The contributors to Captivating Technology examine how carceral technologies such as electronic ankle monitors and predictive-policing algorithms are being deployed to classify and coerce specific populations and whether these innovations can be appropriated and reimagined for more liberatory ends.
Ruha Benjamin is Professor of African American Studies at Princeton University. She specializes in the interdisciplinary study of science and medicine, race and technology, knowledge and power. Ruha is author of People’s Science: Bodies and Rights on the Stem Cell Frontier (Stanford 2013), Race After Technology (Polity 2019), and editor of Captivating Technology: Race, Carceral Technoscience, and Liberatory Imagination in Everyday Life (Duke 2019), as well as numerous articles and book chapters.
Ruha Benjamin received her BA in sociology and anthropology from Spelman College, MA and PhD in sociology from UC Berkeley, and completed postdoctoral fellowships at UCLA’s Institute for Society and Genetics and Harvard University’s Science, Technology, and Society Program. She has been awarded fellowships and grants from the American Council of Learned Societies, National Science Foundation, Ford Foundation, California Institute for Regenerative Medicine, and Institute for Advanced Study. In 2017, she received the President’s Award for Distinguished Teaching at Princeton.
Benjamin’s edited volume forces us to think about the ways race and carceral ideology are intertwined with everyday uses of technology, with examples including photography, medicine, credit scores, food, and shopping malls. There is also an inspiring last few chapters on the liberatory possibilities of the tech that offers an alternative to the typical “victims of technology” framing.
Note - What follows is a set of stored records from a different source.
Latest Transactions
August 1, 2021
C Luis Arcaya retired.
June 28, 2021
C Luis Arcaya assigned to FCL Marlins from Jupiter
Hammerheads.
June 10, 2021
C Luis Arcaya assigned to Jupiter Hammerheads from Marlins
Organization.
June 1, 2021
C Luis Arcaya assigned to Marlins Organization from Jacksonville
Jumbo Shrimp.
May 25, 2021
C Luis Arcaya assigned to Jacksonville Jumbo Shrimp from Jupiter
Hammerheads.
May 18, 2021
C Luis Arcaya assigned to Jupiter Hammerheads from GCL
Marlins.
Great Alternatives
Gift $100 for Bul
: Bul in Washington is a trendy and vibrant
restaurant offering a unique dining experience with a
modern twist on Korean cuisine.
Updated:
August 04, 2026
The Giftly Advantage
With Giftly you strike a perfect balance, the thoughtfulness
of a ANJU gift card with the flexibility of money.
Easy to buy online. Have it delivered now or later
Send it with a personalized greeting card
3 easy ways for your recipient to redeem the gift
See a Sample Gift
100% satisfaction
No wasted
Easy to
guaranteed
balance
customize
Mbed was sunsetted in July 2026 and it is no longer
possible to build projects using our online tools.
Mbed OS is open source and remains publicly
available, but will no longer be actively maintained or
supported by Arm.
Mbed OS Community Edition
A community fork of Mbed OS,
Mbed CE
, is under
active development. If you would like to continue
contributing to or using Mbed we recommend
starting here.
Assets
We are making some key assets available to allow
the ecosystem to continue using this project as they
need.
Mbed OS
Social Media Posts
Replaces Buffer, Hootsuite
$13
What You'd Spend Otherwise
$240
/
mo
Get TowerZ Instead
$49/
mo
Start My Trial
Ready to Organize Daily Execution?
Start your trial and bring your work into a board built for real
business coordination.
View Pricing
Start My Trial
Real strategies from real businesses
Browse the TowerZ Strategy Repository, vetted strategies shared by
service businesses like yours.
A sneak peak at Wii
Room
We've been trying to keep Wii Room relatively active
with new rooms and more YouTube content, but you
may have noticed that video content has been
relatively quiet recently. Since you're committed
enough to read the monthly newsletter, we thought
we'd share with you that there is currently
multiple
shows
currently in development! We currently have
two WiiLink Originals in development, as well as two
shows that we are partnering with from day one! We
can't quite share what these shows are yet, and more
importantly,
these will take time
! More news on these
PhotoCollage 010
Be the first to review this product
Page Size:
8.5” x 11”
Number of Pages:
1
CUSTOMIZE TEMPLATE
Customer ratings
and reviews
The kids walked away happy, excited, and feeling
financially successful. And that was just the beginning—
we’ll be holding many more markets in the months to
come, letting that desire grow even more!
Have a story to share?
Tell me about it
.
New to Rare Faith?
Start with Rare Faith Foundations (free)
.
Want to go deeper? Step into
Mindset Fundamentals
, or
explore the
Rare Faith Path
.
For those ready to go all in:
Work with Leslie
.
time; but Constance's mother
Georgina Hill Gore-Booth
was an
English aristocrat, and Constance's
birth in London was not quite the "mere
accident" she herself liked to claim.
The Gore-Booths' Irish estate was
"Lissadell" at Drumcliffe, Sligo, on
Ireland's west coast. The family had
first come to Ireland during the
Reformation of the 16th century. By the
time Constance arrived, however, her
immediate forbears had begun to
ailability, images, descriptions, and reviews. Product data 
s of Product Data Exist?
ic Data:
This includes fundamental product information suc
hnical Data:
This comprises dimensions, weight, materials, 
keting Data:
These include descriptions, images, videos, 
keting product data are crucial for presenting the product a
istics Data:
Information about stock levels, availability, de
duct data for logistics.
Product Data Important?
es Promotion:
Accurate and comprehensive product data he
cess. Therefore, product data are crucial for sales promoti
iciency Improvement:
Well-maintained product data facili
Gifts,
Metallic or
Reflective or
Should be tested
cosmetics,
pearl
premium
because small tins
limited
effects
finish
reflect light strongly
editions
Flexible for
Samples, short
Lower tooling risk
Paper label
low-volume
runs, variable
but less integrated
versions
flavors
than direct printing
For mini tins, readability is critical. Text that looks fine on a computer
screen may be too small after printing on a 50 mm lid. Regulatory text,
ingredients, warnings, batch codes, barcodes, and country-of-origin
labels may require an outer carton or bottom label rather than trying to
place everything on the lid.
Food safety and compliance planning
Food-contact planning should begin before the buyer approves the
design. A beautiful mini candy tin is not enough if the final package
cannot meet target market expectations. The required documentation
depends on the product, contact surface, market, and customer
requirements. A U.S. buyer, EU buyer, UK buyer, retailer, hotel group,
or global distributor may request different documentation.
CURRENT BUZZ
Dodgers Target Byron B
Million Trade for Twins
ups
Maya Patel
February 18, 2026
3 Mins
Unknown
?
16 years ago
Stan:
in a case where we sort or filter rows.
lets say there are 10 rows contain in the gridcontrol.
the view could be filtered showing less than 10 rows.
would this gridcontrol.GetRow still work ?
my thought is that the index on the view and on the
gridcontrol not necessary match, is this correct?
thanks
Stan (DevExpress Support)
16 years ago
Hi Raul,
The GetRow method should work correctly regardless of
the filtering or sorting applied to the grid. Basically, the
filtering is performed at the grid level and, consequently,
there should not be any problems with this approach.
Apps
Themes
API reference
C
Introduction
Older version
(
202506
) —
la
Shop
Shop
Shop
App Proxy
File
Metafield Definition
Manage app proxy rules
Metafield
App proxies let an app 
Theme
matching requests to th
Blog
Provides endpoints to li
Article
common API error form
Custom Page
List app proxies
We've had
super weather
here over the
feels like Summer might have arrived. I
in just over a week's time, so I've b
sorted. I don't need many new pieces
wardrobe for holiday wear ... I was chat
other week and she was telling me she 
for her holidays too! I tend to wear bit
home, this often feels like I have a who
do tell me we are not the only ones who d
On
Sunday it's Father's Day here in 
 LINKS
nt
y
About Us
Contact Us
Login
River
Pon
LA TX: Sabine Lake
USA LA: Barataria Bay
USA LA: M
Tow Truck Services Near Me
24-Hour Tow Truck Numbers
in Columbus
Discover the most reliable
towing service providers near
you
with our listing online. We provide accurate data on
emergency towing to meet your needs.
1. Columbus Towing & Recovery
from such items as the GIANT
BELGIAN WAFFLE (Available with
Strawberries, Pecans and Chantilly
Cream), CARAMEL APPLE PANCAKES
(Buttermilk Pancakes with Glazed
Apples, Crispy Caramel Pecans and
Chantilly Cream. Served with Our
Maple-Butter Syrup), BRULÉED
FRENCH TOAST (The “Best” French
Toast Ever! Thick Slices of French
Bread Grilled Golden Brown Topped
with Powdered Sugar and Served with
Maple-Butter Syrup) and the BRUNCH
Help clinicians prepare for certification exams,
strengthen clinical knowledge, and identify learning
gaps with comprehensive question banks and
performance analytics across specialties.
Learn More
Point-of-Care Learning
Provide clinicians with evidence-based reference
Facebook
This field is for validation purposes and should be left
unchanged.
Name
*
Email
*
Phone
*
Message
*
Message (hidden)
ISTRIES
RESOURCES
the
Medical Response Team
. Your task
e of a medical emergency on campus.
The language can be quite challenging and inaccessible at times for readers unfamiliar with the background literature, but overall this is an excellent collection of essays from leading scholars in sociology, anthropology, Black and African American studies, and similar fields.
Challenges our ideas of what technology constitutes. Very well organised. Bits of brilliance from particular writers. I’m still hungry for more imaginative potential addressing “conventional” & “dominant” technologies.
This remarkable book made me realize what it really means to be surveilled and disciplined by technological tools that have become part-in-parcel of our everyday lives. As ordinary individuals, every bit of our personal quotidian life has become commercialized and securitized. Such surveillance technology left us too little option in terms of liberating ourselves from the monopoly of tech corporations.
'Captivating Technology' exposes how surveillance tech is turning George Orwell's nightmares into Mark Zuckerberg's wet dreams. From ankle monitors to algorithms, Benjamin et al. reveal the hidden prison bars in our smart devices. But it's not all doom and gloom - they also imagine a jailbreak from our digital cells. This book is a real eye-opener in our increasingly 'smart' but perhaps not-so-free world.
a very important tool in the handbook of understanding and catching state surveillance and how technology created in our current day functions to control and police. thanks ruha benjamin!!!!!!!
Captivating Technology is a collection of essays by various scholars focusing on the topic of technology and how it continues to act as a carceral method to police, monitor, and ultimately control. The volume is divided into several sections, ranging in topics from plantation and prison control to how technology can be revamped to work toward liberatory action. Some of these chapters really had me thinking about aspects of technology I had never considered. These were balanced, however, by other more difficult chapters which I felt had questionable assumptions or questionable methodologies.
The final two chapters of the collection were interviews with prominent thinkers and scholars, Troy Duster and Dorothy Roberts. I quite enjoyed this method of ending the volume as it helped tie together many of the concepts touched on in the preceding chapters. It also gives readers insights into these two figures' backgrounds and how they have pushed their work and activism forward.